To understand their situation, we should be aware that the U.S. rice industry is made up of two completely different regions. One is the southern part of the country which cultivates 80 percent of rice grown in the U.S. The other is California which grows 20 percent of rice. Farmers in the South grow long grain rice which is common in Asian countries, while Californian farmers grow medium grain which is similar to Japanese rice.
Since their uses differ, they can be considered as different crops. Last week, long grain rice produced in Arkansas was priced at 22.75 dollars per 45 kg, while Californian medium grain rice was priced at 36 dollars per 45 kg. The price for medium grain rice is 60 percent higher because it can’t be replaced by long grain rice.

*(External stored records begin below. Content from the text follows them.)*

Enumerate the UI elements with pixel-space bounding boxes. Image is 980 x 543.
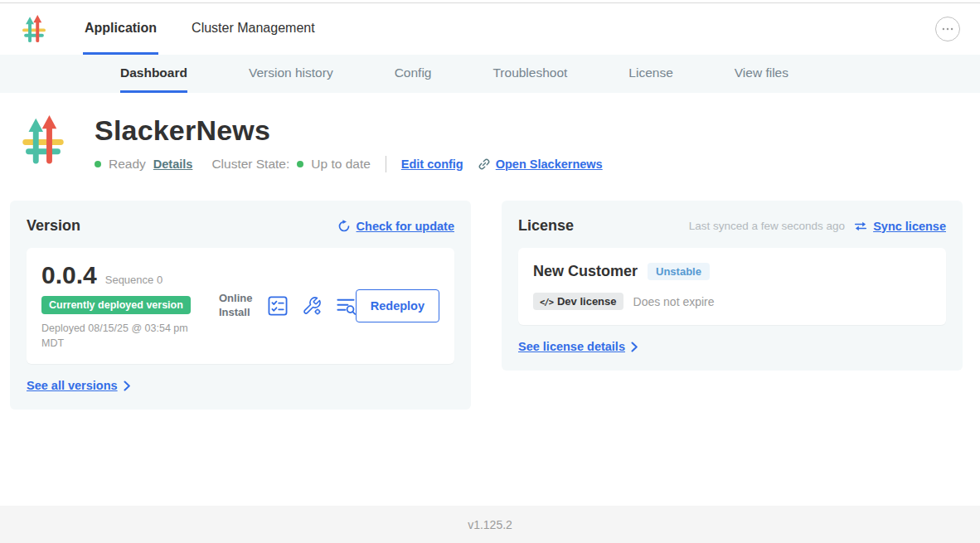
subnav-version-history-label: Version history xyxy=(249,65,333,80)
wrench-gear-icon[interactable] xyxy=(302,296,322,316)
more-menu-button[interactable] xyxy=(935,17,960,41)
current-version-panel: 0.0.4 Sequence 0 Currently deployed vers… xyxy=(27,248,454,364)
refresh-icon xyxy=(337,220,351,233)
view-logs-search-icon[interactable] xyxy=(336,296,356,316)
chevron-right-icon xyxy=(631,342,638,352)
version-action-icons xyxy=(268,296,356,316)
subnav-item-version-history[interactable]: Version history xyxy=(249,55,333,93)
subnav-config-label: Config xyxy=(395,65,432,80)
install-type-label: Online Install xyxy=(219,292,255,320)
app-subnav: Dashboard Version history Config Trouble… xyxy=(0,55,980,93)
cluster-state-label: Cluster State: xyxy=(211,157,289,172)
license-card-header-right: Last synced a few seconds ago Sync licen… xyxy=(689,220,946,233)
see-all-versions-label[interactable]: See all versions xyxy=(27,379,118,392)
license-card-title: License xyxy=(518,217,574,235)
slackernews-logo-svg xyxy=(20,15,48,43)
chevron-right-icon xyxy=(124,381,130,391)
code-brackets-icon: </> xyxy=(540,297,553,307)
last-synced-text: Last synced a few seconds ago xyxy=(689,220,845,232)
license-card-header: License Last synced a few seconds ago Sy… xyxy=(518,217,946,235)
see-license-details-label[interactable]: See license details xyxy=(518,340,625,353)
license-card: License Last synced a few seconds ago Sy… xyxy=(502,201,963,371)
app-summary: SlackerNews Ready Details Cluster State:… xyxy=(0,93,980,172)
subnav-dashboard-label: Dashboard xyxy=(120,65,187,80)
license-type-row: </> Dev license Does not expire xyxy=(533,293,931,310)
details-link[interactable]: Details xyxy=(153,158,193,171)
cluster-status-dot-icon xyxy=(297,161,303,167)
slackernews-app-icon-svg xyxy=(18,114,68,166)
redeploy-button[interactable]: Redeploy xyxy=(356,289,439,322)
subnav-license-label: License xyxy=(628,65,672,80)
app-summary-text: SlackerNews Ready Details Cluster State:… xyxy=(95,114,603,172)
deployed-status-badge: Currently deployed version xyxy=(41,296,191,314)
console-version: v1.125.2 xyxy=(468,518,512,531)
dashboard-main: SlackerNews Ready Details Cluster State:… xyxy=(0,93,980,410)
dashboard-cards: Version Check for update 0.0.4 Sequ xyxy=(0,201,980,410)
app-status-text: Ready xyxy=(109,157,146,172)
primary-tabs: Application Cluster Management xyxy=(83,3,317,55)
check-for-update-label[interactable]: Check for update xyxy=(357,220,454,233)
ellipsis-icon xyxy=(942,27,953,31)
top-header-bar: Application Cluster Management xyxy=(0,3,980,55)
sync-arrows-icon xyxy=(854,221,867,232)
subnav-item-license[interactable]: License xyxy=(628,55,672,93)
console-footer: v1.125.2 xyxy=(0,506,980,543)
version-info: 0.0.4 Sequence 0 Currently deployed vers… xyxy=(41,261,217,351)
version-sequence: Sequence 0 xyxy=(105,274,163,286)
cluster-state-value: Up to date xyxy=(311,157,371,172)
version-card-title: Version xyxy=(27,217,80,235)
subnav-view-files-label: View files xyxy=(735,65,788,80)
license-panel: New Customer Unstable </> Dev license Do… xyxy=(518,248,946,325)
subnav-item-view-files[interactable]: View files xyxy=(735,55,788,93)
tab-application[interactable]: Application xyxy=(83,3,158,55)
version-card-header: Version Check for update xyxy=(27,217,454,235)
subnav-item-dashboard[interactable]: Dashboard xyxy=(120,55,187,93)
channel-badge: Unstable xyxy=(648,263,710,280)
deployed-timestamp: Deployed 08/15/25 @ 03:54 pm MDT xyxy=(41,322,197,351)
license-customer-row: New Customer Unstable xyxy=(533,263,931,280)
version-card: Version Check for update 0.0.4 Sequ xyxy=(10,201,471,410)
tab-application-label: Application xyxy=(85,21,157,36)
version-number: 0.0.4 xyxy=(41,261,97,289)
see-all-versions-link[interactable]: See all versions xyxy=(27,379,130,392)
slackernews-app-icon xyxy=(18,114,68,166)
check-for-update-link[interactable]: Check for update xyxy=(337,220,454,233)
edit-config-link[interactable]: Edit config xyxy=(401,158,463,171)
license-expiration: Does not expire xyxy=(633,295,715,308)
subnav-troubleshoot-label: Troubleshoot xyxy=(492,65,567,80)
link-icon xyxy=(478,158,491,171)
app-status-dot-icon xyxy=(95,161,101,167)
app-title: SlackerNews xyxy=(95,114,603,147)
version-number-row: 0.0.4 Sequence 0 xyxy=(41,261,217,289)
license-type-badge: </> Dev license xyxy=(533,293,623,310)
customer-name: New Customer xyxy=(533,263,638,280)
preflight-checklist-icon[interactable] xyxy=(268,296,288,316)
sync-license-link[interactable]: Sync license xyxy=(873,220,946,233)
tab-cluster-management[interactable]: Cluster Management xyxy=(190,3,317,55)
open-app-link-label[interactable]: Open Slackernews xyxy=(496,158,603,171)
license-type-label: Dev license xyxy=(557,295,617,308)
see-license-details-link[interactable]: See license details xyxy=(518,340,638,353)
status-divider xyxy=(386,156,386,172)
tab-cluster-management-label: Cluster Management xyxy=(192,21,315,36)
slackernews-logo-icon xyxy=(20,15,48,43)
subnav-item-troubleshoot[interactable]: Troubleshoot xyxy=(492,55,567,93)
open-app-link[interactable]: Open Slackernews xyxy=(478,158,603,171)
subnav-item-config[interactable]: Config xyxy=(395,55,432,93)
app-status-row: Ready Details Cluster State: Up to date … xyxy=(95,156,603,172)
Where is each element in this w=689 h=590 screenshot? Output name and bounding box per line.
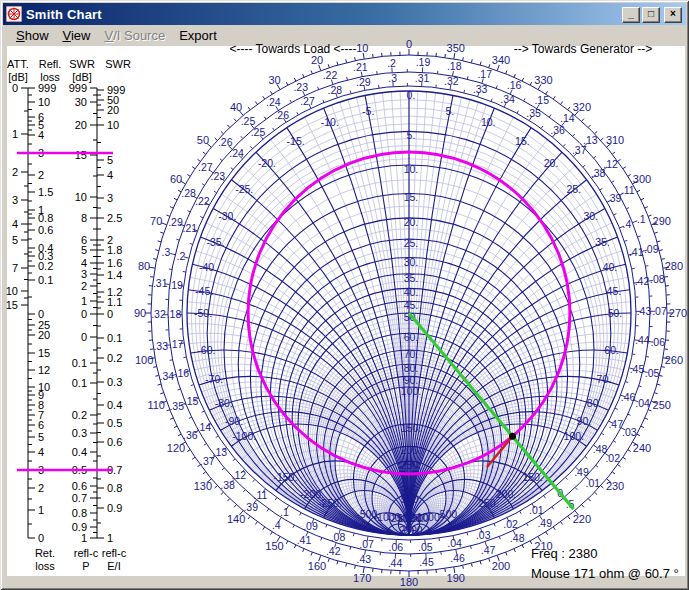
minimize-button[interactable]: _: [622, 7, 640, 23]
svg-text:180: 180: [400, 576, 418, 588]
client-area[interactable]: [7, 46, 685, 576]
menu-item-v-i-source[interactable]: V/I Source: [97, 25, 172, 46]
title-bar[interactable]: Smith Chart _□×: [3, 3, 686, 25]
towards-load-label: <---- Towards Load <----: [222, 42, 364, 56]
close-button[interactable]: ×: [664, 7, 682, 23]
menu-item-view[interactable]: View: [56, 25, 98, 46]
towards-generator-label: --> Towards Generator -->: [504, 42, 662, 56]
menu-item-show[interactable]: Show: [9, 25, 56, 46]
app-icon: [6, 6, 22, 22]
window-buttons: _□×: [620, 7, 682, 23]
menu-item-export[interactable]: Export: [172, 25, 224, 46]
app-window: Smith Chart _□× ShowViewV/I SourceExport…: [0, 0, 689, 590]
mouse-impedance-readout: Mouse 171 ohm @ 60.7 °: [531, 566, 679, 581]
maximize-button[interactable]: □: [642, 7, 660, 23]
frequency-readout: Freq : 2380: [531, 546, 598, 561]
window-title: Smith Chart: [26, 7, 102, 22]
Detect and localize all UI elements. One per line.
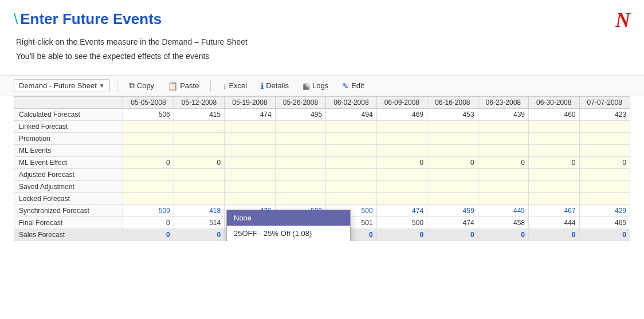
cell-value <box>174 121 224 133</box>
dropdown-item[interactable]: None <box>227 210 350 226</box>
table-row: Linked Forecast <box>14 121 630 133</box>
logs-icon: ▦ <box>303 81 310 90</box>
header-date-06-30-2008: 06-30-2008 <box>529 97 579 109</box>
cell-value: 0 <box>427 229 478 241</box>
header-date-05-19-2008: 05-19-2008 <box>225 97 275 109</box>
cell-value <box>326 169 376 181</box>
cell-value: 429 <box>579 205 630 217</box>
excel-button[interactable]: ↓ Excel <box>218 80 252 92</box>
cell-value: 0 <box>478 157 528 169</box>
toolbar-separator-2 <box>210 80 211 92</box>
cell-value: 459 <box>427 205 478 217</box>
excel-icon: ↓ <box>222 81 226 90</box>
cell-value <box>478 145 528 157</box>
cell-value <box>275 121 325 133</box>
row-label: ML Event Effect <box>14 157 123 169</box>
cell-value: 474 <box>225 109 275 121</box>
cell-value <box>478 181 528 193</box>
cell-value <box>123 145 174 157</box>
cell-value <box>225 157 275 169</box>
cell-value <box>427 145 478 157</box>
header-date-05-05-2008: 05-05-2008 <box>123 97 174 109</box>
copy-button[interactable]: ⧉ Copy <box>124 79 159 92</box>
copy-icon: ⧉ <box>129 81 135 90</box>
header-date-05-26-2008: 05-26-2008 <box>275 97 325 109</box>
row-label: Final Forecast <box>14 217 123 229</box>
details-button[interactable]: ℹ Details <box>256 80 293 92</box>
cell-value <box>478 121 528 133</box>
header-label-col <box>14 97 123 109</box>
cell-value <box>579 133 630 145</box>
table-row: ML Events <box>14 145 630 157</box>
cell-value <box>225 181 275 193</box>
cell-value: 0 <box>376 229 427 241</box>
cell-value: 500 <box>376 217 427 229</box>
row-label: Linked Forecast <box>14 121 123 133</box>
cell-value <box>174 145 224 157</box>
cell-value: 418 <box>174 205 224 217</box>
header-date-06-23-2008: 06-23-2008 <box>478 97 528 109</box>
table-row: Locked Forecast <box>14 193 630 205</box>
cell-value <box>275 145 325 157</box>
cell-value <box>123 121 174 133</box>
toolbar: Demand - Future Sheet ▼ ⧉ Copy 📋 Paste ↓… <box>0 75 644 96</box>
cell-value <box>123 133 174 145</box>
cell-value <box>529 169 579 181</box>
logs-label: Logs <box>312 81 328 90</box>
logo: N <box>615 8 630 32</box>
cell-value <box>275 193 325 205</box>
page-title: \Enter Future Events <box>14 10 630 28</box>
cell-value <box>225 193 275 205</box>
cell-value <box>427 193 478 205</box>
cell-value: 0 <box>478 229 528 241</box>
details-icon: ℹ <box>261 81 264 90</box>
cell-value <box>529 133 579 145</box>
cell-value <box>123 181 174 193</box>
cell-value <box>326 157 376 169</box>
cell-value: 0 <box>579 229 630 241</box>
logs-button[interactable]: ▦ Logs <box>298 80 333 92</box>
cell-value: 0 <box>579 157 630 169</box>
cell-value: 460 <box>529 109 579 121</box>
edit-button[interactable]: ✎ Edit <box>337 80 368 92</box>
cell-value <box>174 193 224 205</box>
cell-value: 0 <box>529 157 579 169</box>
events-dropdown[interactable]: None25OFF - 25% Off (1.08)BOGO - Buy One… <box>226 210 351 241</box>
cell-value <box>376 193 427 205</box>
edit-icon: ✎ <box>342 81 349 90</box>
cell-value <box>427 133 478 145</box>
cell-value <box>275 133 325 145</box>
cell-value <box>579 169 630 181</box>
cell-value: 509 <box>123 205 174 217</box>
cell-value: 474 <box>427 217 478 229</box>
cell-value: 444 <box>529 217 579 229</box>
cell-value: 0 <box>427 157 478 169</box>
cell-value <box>427 169 478 181</box>
paste-icon: 📋 <box>168 81 178 90</box>
cell-value <box>579 193 630 205</box>
row-label: Sales Forecast <box>14 229 123 241</box>
cell-value: 439 <box>478 109 528 121</box>
cell-value <box>326 121 376 133</box>
cell-value: 0 <box>376 157 427 169</box>
cell-value <box>529 145 579 157</box>
cell-value <box>376 169 427 181</box>
sheet-selector[interactable]: Demand - Future Sheet ▼ <box>14 79 110 92</box>
cell-value <box>579 121 630 133</box>
cell-value: 494 <box>326 109 376 121</box>
cell-value: 0 <box>529 229 579 241</box>
dropdown-item[interactable]: 25OFF - 25% Off (1.08) <box>227 226 350 241</box>
cell-value: 0 <box>123 157 174 169</box>
table-row: Calculated Forecast506415474495494469453… <box>14 109 630 121</box>
cell-value: 514 <box>174 217 224 229</box>
paste-button[interactable]: 📋 Paste <box>163 80 203 92</box>
cell-value <box>376 181 427 193</box>
cell-value <box>376 133 427 145</box>
grid-container: 05-05-200805-12-200805-19-200805-26-2008… <box>0 96 644 241</box>
copy-label: Copy <box>137 81 154 90</box>
cell-value <box>123 193 174 205</box>
header-date-06-02-2008: 06-02-2008 <box>326 97 376 109</box>
row-label: Saved Adjustment <box>14 181 123 193</box>
cell-value <box>376 145 427 157</box>
cell-value <box>275 169 325 181</box>
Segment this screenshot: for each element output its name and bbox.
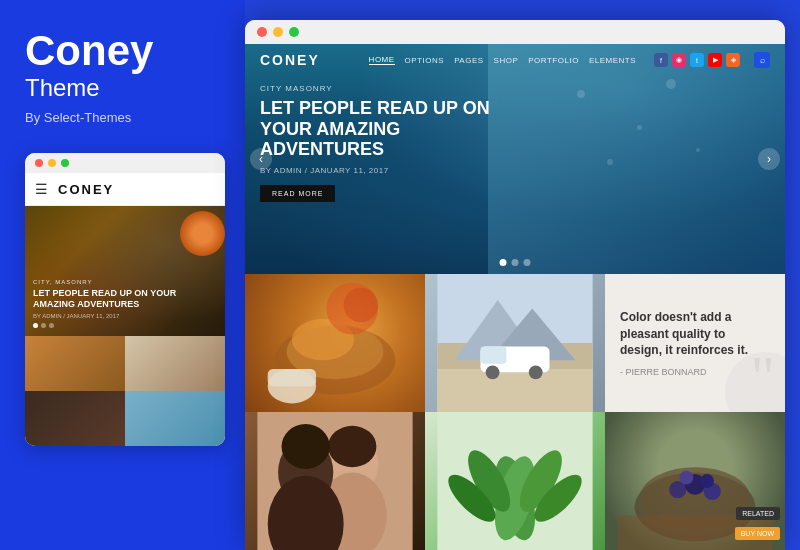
desktop-hero: CONEY HOME OPTIONS PAGES SHOP PORTFOLIO … <box>245 44 785 274</box>
mobile-flower-decoration <box>180 211 225 256</box>
rss-icon[interactable]: ◈ <box>726 53 740 67</box>
desktop-navbar: CONEY HOME OPTIONS PAGES SHOP PORTFOLIO … <box>245 44 785 76</box>
desktop-close-dot <box>257 27 267 37</box>
desktop-top-bar <box>245 20 785 44</box>
hero-headline: LET PEOPLE READ UP ON YOUR AMAZING ADVEN… <box>260 98 510 160</box>
desktop-minimize-dot <box>273 27 283 37</box>
bubble-1 <box>577 90 585 98</box>
svg-point-15 <box>529 365 543 379</box>
mobile-mockup: ☰ CONEY CITY, MASONRY LET PEOPLE READ UP… <box>25 153 225 446</box>
theme-title: Coney <box>25 30 153 72</box>
nav-link-home[interactable]: HOME <box>369 55 395 65</box>
hero-prev-button[interactable]: ‹ <box>250 148 272 170</box>
hero-content: CITY MASONRY LET PEOPLE READ UP ON YOUR … <box>260 84 510 202</box>
twitter-icon[interactable]: t <box>690 53 704 67</box>
nav-link-elements[interactable]: ELEMENTS <box>589 56 636 65</box>
svg-point-19 <box>328 426 376 467</box>
mobile-maximize-dot <box>61 159 69 167</box>
mobile-grid-item-1 <box>25 336 125 391</box>
svg-point-14 <box>486 365 500 379</box>
quote-text: Color doesn't add a pleasant quality to … <box>620 309 770 359</box>
search-button[interactable]: ⌕ <box>754 52 770 68</box>
bubble-2 <box>637 125 642 130</box>
portrait-svg <box>245 412 425 550</box>
grid-cell-plant <box>425 412 605 550</box>
desktop-maximize-dot <box>289 27 299 37</box>
mobile-hero: CITY, MASONRY LET PEOPLE READ UP ON YOUR… <box>25 206 225 336</box>
hero-slide-dots <box>500 259 531 266</box>
mobile-headline: LET PEOPLE READ UP ON YOUR AMAZING ADVEN… <box>33 288 217 310</box>
youtube-icon[interactable]: ▶ <box>708 53 722 67</box>
bubble-4 <box>607 159 613 165</box>
left-panel: Coney Theme By Select-Themes ☰ CONEY CIT… <box>0 0 245 550</box>
hero-meta: BY ADMIN / JANUARY 11, 2017 <box>260 166 510 175</box>
nav-link-pages[interactable]: PAGES <box>454 56 483 65</box>
search-icon: ⌕ <box>760 55 765 65</box>
grid-cell-portrait <box>245 412 425 550</box>
nav-link-options[interactable]: OPTIONS <box>405 56 445 65</box>
plant-svg <box>425 412 605 550</box>
quote-content: Color doesn't add a pleasant quality to … <box>620 309 770 377</box>
bubble-3 <box>666 79 676 89</box>
desktop-content: CONEY HOME OPTIONS PAGES SHOP PORTFOLIO … <box>245 44 785 550</box>
slide-dot-1[interactable] <box>500 259 507 266</box>
grid-cell-food-pastry <box>245 274 425 412</box>
mobile-close-dot <box>35 159 43 167</box>
swimmer-image <box>488 44 785 274</box>
mobile-meta: BY ADMIN / JANUARY 11, 2017 <box>33 313 217 319</box>
desktop-nav-links: HOME OPTIONS PAGES SHOP PORTFOLIO ELEMEN… <box>369 52 770 68</box>
svg-point-36 <box>700 474 714 488</box>
social-links: f ◉ t ▶ ◈ <box>654 53 740 67</box>
svg-point-22 <box>282 424 330 469</box>
related-button[interactable]: RELATED <box>736 507 780 520</box>
slide-dot-2[interactable] <box>512 259 519 266</box>
mobile-grid <box>25 336 225 446</box>
mobile-grid-item-3 <box>25 391 125 446</box>
mobile-dot-3 <box>49 323 54 328</box>
grid-cell-camper <box>425 274 605 412</box>
mobile-hero-text: CITY, MASONRY LET PEOPLE READ UP ON YOUR… <box>33 279 217 328</box>
desktop-grid: Color doesn't add a pleasant quality to … <box>245 274 785 550</box>
svg-rect-13 <box>481 346 507 363</box>
theme-subtitle: Theme <box>25 74 100 102</box>
mobile-slide-indicators <box>33 323 217 328</box>
hero-category: CITY MASONRY <box>260 84 510 93</box>
nav-link-portfolio[interactable]: PORTFOLIO <box>528 56 579 65</box>
mobile-navbar: ☰ CONEY <box>25 173 225 206</box>
theme-byline: By Select-Themes <box>25 110 131 125</box>
svg-point-35 <box>679 471 693 485</box>
buy-now-button[interactable]: BUY NOW <box>735 527 780 540</box>
pastry-svg <box>245 274 425 412</box>
mobile-grid-item-2 <box>125 336 225 391</box>
desktop-brand: CONEY <box>260 52 320 68</box>
grid-cell-quote: Color doesn't add a pleasant quality to … <box>605 274 785 412</box>
quote-author: - PIERRE BONNARD <box>620 367 770 377</box>
grid-cell-food-bowl: RELATED BUY NOW <box>605 412 785 550</box>
nav-link-shop[interactable]: SHOP <box>494 56 519 65</box>
desktop-mockup: CONEY HOME OPTIONS PAGES SHOP PORTFOLIO … <box>245 20 785 550</box>
mobile-grid-item-4 <box>125 391 225 446</box>
mobile-minimize-dot <box>48 159 56 167</box>
read-more-button[interactable]: READ MORE <box>260 185 335 202</box>
bubble-5 <box>696 148 700 152</box>
svg-rect-6 <box>268 369 316 386</box>
facebook-icon[interactable]: f <box>654 53 668 67</box>
camper-svg <box>425 274 605 412</box>
hero-next-button[interactable]: › <box>758 148 780 170</box>
mobile-top-bar <box>25 153 225 173</box>
slide-dot-3[interactable] <box>524 259 531 266</box>
mobile-category: CITY, MASONRY <box>33 279 217 285</box>
svg-point-4 <box>344 288 379 323</box>
mobile-dot-1 <box>33 323 38 328</box>
mobile-dot-2 <box>41 323 46 328</box>
hamburger-icon: ☰ <box>35 181 48 197</box>
mobile-brand: CONEY <box>58 182 114 197</box>
instagram-icon[interactable]: ◉ <box>672 53 686 67</box>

Rice farmers in the South have strong concerns over the TPP pact. Prices of long grain rice is declining in the international market, and their product is facing fierce competition in the Mexican market against rice from such countries as Vietnam. Currently the U.S. rice has an advantage in Mexico thanks to the North American Free Trade Agreement which lets the U.S. export rice with zero tariffs. However, if Mexico abolishes tariffs on rice under the TPP agreement, Vietnam will definitely have a competitive advantage over the U.S.
Meanwhile, Californian farmers have stable sales channels in countries that consume medium grain rice, such as Japan and South Korea, and enjoy high prices. They remain silent over the TPP agreement because they won’t be harmed by Japan expanding its rice import quota under the pact.
There are attempts by farmers in the South to grow medium grain rice. However, the quality of their rice is low because Californian farmers don’t offer seeds of popular medium grain rice varieties to other districts. Since they don’t have channels to sell medium grain rice, prices of Arkansas-grown medium grain rice remain as low as those for long grain rice.
Thus, it is quite natural for rice farmers in the South to feel Californian farmers are the only ones benefiting from the TPP agreement. They have made complaints to U.S. Congress regarding the inequality under the deal. They are totally against the agreement unless such unfairness is rectified.
In the TPP deal signed last fall, Japan agreed to create a 60,000-ton quota to import medium grain rice for processing under the existing minimum access scheme of tax-free rice imports. Regarding this new quota, the U.S. government has recently revealed that Japan and the U.S. secretly agreed to set aside 80 percent of the quota for U.S. rice.
I interpret this as Japan planning to purchase medium grain rice from the South. Japan’s agriculture ministry denies there was any “guarantee,” but it makes sense if you think the two countries’ governments, eager to conclude the TPP talks, came up with the idea to benefit farmers in the South and relieve their dissatisfaction.